Each sustains or stimulates a representation within which are joined art and life, the passing moment and history, pleasure and torment, utopian aspiration and the ineluctable weight of reality. With Mapplethorpe, Joan Costa hurls us into the realm of mythology – Marsyas, Sisyphus, Icarus, Chronos, Narcissus; with Man Ray he projects us into the domain of art. But neither the one nor the other are presences that impose themselves, they form part of the scene but without determining its meaning. Both are located on the outward leg of the journey – from painting or mythology towards photography – but it is Joan Costa who marks out the path and the direction of the return journey. Joan Costa is returning to the art form on which photography imposed its ascendency, but not nostalgically, as if yearning for that era when artistic form became crystallised, but with the desire to increase the number of internal perspectives, creating a more complex message for the viewer. In this way we can explain the presence of archetypes and the references to the masters, accompanied by infidelity and the sense of a strange diffuseness that violently disrupts the coherence of the classical work and likewise demolishes the ideal of the human figure – that human figure which is a central image in so many of Joan Costa’s works but is subjected to so many characteristic transformations – mutilation, dismemberment, fragmentation, elongation of the anatomical features – in an appeal to the flesh.
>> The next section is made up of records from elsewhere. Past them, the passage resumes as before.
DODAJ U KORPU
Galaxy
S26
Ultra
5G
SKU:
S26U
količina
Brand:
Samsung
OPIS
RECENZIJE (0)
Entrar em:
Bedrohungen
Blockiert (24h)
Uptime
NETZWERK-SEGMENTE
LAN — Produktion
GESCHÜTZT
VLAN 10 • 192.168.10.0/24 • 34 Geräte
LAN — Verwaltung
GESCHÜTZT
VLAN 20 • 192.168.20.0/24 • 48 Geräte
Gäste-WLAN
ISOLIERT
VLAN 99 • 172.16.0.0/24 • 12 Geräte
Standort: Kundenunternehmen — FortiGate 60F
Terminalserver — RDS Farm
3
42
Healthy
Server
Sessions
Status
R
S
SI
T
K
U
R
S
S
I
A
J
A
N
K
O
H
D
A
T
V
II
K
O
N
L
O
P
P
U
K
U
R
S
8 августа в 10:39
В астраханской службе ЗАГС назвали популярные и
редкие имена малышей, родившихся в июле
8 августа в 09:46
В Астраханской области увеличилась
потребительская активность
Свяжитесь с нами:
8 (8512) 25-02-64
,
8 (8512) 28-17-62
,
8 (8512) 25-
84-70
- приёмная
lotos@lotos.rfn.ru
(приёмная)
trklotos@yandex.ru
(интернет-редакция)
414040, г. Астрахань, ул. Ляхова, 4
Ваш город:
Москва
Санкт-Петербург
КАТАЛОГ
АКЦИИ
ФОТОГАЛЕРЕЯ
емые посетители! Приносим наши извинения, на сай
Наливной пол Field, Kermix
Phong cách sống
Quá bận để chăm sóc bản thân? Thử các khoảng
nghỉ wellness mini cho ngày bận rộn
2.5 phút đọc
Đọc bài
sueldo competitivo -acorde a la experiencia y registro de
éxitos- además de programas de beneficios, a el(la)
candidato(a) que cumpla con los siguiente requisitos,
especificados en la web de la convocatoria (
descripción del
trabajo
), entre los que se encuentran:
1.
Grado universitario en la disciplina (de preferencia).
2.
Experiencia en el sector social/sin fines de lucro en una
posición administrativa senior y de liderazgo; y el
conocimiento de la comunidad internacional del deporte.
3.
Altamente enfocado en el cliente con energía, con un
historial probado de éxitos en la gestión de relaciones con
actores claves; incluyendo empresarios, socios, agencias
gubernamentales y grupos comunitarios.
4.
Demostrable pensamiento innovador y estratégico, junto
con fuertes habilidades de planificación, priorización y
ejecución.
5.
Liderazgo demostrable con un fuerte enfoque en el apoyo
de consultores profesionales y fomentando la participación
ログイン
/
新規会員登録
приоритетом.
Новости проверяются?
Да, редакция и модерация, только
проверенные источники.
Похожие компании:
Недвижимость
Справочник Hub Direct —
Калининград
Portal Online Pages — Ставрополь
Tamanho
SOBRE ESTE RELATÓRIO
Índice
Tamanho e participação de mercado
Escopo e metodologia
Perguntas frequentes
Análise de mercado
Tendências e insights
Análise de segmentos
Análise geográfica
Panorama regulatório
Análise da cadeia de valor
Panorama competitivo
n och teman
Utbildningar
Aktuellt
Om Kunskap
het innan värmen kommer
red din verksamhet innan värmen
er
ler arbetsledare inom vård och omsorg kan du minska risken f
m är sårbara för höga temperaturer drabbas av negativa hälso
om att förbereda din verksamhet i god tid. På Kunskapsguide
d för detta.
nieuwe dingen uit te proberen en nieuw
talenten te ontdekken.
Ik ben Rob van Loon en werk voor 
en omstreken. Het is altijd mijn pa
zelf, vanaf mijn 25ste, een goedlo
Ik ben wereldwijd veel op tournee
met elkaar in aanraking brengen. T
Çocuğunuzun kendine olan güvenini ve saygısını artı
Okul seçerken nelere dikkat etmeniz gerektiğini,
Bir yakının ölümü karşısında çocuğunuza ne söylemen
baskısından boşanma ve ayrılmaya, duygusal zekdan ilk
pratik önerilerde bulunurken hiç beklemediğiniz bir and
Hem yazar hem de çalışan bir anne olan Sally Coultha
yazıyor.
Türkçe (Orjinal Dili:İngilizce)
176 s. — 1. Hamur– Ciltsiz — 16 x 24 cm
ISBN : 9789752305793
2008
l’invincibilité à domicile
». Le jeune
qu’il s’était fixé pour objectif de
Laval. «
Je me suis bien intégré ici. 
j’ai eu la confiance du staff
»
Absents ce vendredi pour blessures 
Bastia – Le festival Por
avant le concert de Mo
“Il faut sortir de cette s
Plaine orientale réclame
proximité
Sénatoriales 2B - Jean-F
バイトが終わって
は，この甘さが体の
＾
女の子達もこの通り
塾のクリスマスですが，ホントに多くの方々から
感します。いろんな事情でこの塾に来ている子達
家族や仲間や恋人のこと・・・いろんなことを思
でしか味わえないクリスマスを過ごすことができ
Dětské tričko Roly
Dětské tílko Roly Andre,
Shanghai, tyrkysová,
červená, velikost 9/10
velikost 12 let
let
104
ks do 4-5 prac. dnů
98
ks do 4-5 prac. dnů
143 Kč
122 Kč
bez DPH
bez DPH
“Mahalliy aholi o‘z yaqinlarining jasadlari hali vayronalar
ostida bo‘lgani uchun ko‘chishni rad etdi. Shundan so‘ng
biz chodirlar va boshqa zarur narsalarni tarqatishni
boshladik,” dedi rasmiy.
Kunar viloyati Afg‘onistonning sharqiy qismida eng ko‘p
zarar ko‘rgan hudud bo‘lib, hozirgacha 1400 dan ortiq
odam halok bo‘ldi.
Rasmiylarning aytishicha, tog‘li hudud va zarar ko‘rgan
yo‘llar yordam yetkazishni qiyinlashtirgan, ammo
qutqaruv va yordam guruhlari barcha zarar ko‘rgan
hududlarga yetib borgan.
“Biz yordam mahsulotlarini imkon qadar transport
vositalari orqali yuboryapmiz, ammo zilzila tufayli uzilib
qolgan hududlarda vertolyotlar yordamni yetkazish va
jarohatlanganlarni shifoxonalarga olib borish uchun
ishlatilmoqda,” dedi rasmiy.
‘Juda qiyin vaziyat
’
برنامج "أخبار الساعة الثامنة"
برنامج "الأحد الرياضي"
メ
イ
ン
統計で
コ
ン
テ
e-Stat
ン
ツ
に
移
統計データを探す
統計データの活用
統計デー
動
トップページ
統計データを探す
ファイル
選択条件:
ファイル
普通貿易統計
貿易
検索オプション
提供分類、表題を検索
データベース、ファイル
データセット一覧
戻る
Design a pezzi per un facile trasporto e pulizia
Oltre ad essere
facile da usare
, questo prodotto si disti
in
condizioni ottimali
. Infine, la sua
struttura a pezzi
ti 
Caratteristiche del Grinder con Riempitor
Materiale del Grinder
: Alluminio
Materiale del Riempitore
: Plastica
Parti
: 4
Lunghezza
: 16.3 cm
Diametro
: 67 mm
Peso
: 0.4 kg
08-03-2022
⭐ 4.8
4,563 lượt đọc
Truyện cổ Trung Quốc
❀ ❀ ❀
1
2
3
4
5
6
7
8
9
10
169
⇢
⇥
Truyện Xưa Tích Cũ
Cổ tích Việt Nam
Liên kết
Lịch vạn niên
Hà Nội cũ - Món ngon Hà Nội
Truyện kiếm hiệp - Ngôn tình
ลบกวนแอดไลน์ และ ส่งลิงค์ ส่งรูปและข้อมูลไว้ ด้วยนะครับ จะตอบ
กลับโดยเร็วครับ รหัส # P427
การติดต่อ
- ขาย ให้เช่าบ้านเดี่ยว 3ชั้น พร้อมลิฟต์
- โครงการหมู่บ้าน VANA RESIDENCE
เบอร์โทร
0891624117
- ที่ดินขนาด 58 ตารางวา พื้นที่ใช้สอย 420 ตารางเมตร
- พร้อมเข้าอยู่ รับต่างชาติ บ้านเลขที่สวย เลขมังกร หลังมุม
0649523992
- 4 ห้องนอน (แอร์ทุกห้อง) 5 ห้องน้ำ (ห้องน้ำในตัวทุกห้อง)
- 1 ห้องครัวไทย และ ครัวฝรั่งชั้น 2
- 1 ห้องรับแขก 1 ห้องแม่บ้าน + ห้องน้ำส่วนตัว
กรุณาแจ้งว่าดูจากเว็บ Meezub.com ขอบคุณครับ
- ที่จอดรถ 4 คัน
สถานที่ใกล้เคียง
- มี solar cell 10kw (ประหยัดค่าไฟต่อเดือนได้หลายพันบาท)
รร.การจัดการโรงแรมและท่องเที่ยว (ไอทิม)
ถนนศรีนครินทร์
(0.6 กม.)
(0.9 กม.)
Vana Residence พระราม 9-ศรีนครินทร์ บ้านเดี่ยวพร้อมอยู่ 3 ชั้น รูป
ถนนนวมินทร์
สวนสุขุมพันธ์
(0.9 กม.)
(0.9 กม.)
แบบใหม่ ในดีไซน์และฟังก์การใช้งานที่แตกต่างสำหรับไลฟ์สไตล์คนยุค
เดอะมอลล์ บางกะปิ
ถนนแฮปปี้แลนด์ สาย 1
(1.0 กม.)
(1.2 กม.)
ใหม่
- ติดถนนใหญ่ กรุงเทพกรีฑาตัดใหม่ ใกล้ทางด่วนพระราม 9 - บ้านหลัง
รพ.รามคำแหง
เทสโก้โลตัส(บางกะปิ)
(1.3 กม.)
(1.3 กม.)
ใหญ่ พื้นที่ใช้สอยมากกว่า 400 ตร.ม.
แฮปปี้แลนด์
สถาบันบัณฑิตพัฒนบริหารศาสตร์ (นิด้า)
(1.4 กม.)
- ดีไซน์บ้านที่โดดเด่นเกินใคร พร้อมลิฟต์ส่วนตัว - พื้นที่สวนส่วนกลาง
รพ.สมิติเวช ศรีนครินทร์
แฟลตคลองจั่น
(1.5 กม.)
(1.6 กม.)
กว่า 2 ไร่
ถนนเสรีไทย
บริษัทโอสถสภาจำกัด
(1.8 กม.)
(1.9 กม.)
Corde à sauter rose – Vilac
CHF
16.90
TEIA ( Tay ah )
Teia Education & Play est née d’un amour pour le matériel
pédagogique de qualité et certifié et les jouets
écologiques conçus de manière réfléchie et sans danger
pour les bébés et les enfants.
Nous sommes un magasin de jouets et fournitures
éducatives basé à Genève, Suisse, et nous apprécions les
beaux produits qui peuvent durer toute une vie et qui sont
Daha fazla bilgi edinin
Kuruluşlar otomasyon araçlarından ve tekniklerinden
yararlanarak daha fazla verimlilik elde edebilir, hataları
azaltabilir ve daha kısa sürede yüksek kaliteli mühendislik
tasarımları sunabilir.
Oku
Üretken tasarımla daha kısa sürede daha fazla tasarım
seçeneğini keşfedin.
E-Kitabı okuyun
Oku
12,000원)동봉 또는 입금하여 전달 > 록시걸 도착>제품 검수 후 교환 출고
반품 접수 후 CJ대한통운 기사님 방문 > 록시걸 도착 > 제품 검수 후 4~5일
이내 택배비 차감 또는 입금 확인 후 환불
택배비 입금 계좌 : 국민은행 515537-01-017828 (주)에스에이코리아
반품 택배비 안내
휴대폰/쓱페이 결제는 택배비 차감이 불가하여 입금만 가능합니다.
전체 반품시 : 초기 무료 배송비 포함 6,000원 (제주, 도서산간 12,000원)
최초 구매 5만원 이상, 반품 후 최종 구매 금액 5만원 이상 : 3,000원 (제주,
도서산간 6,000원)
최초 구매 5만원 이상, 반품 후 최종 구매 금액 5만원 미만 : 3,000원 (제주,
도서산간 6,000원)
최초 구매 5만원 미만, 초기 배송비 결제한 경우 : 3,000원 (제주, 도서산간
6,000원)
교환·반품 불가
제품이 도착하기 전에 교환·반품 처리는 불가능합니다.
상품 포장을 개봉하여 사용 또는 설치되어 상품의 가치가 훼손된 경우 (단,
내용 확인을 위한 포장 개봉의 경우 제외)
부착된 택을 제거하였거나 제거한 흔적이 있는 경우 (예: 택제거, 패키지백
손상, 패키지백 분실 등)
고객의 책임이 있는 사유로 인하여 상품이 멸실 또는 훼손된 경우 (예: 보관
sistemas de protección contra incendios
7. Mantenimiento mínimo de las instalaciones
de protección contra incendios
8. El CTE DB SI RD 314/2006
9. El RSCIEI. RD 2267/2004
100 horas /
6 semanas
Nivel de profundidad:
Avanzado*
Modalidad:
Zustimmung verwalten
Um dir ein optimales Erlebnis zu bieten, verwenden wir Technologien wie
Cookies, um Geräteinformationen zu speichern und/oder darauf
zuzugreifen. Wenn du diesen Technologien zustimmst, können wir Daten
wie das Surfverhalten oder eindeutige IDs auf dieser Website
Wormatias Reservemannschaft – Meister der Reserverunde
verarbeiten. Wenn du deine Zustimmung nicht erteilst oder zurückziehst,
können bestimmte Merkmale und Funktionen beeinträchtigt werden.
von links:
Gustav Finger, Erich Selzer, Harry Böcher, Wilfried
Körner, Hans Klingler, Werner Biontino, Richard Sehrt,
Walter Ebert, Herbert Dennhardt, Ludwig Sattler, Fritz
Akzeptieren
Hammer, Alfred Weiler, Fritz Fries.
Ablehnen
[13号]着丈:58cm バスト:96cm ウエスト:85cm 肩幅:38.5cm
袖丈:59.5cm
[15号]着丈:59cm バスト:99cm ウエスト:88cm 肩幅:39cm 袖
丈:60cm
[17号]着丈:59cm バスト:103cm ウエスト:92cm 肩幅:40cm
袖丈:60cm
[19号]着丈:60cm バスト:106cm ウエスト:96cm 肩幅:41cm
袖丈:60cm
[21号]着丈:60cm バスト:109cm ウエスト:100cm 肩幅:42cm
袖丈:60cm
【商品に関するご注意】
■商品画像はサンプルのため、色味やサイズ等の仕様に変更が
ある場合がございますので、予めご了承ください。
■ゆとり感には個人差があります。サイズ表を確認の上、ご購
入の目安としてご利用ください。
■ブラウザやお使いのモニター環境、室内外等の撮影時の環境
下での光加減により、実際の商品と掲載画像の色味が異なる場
The disruption of formal equilibrium and serenity installs paradox as the dominant element within the pictorial space, linking up individual elements to create new and complex articulations of meaning. The choice of the still life as a model of representation and the radical transformation of that model through the incorporation of elements normally alien to it is another tour de force to which the painter subjects us. The choice of objects and figures presents a vision of the world immersing itself in the complexity and density of the messages in order to impose on the spectator those continuous and inexhaustible readings to which I referred at the beginning. Carpe diem – one of the most intense pictures I have encountered in recent years – embodies and displays most of the features I have observed in Joan Costa’s work. The roundness of the forms, the pain of the ropes broken and strained by passion and the withered flowers that appear to repose by chance on the flesh all come together to speak to us of an encounter with a state of lucid melancholy, of a life lived and still experienced with pleasure. The symbols of death, pleasure and life are brought together in a final symbol. Enjoyment and suffering are yearned for and respond like a voluptuously wounded Saint Teresa anticipating the joyous shaft. However, shaft and pain find meaning in a glorious apotheosis. Transfixion is transcendency.
Joan Costa, on the other hand, places himself on a human horizon. The myths invoked are detached from any religious significance, immersing themselves in the stimulus that engendered them and combining with other images and other models to form that complex constellation offered to us in the individual pictures and the complete corpus of Joan Costa’s recent work.

Lyon, May 1999

(*) José Ramo is a poet. He works as a teacher of literature in the Cité Scolaire Internationale de Lyon (France). He writes essays about art and poetry.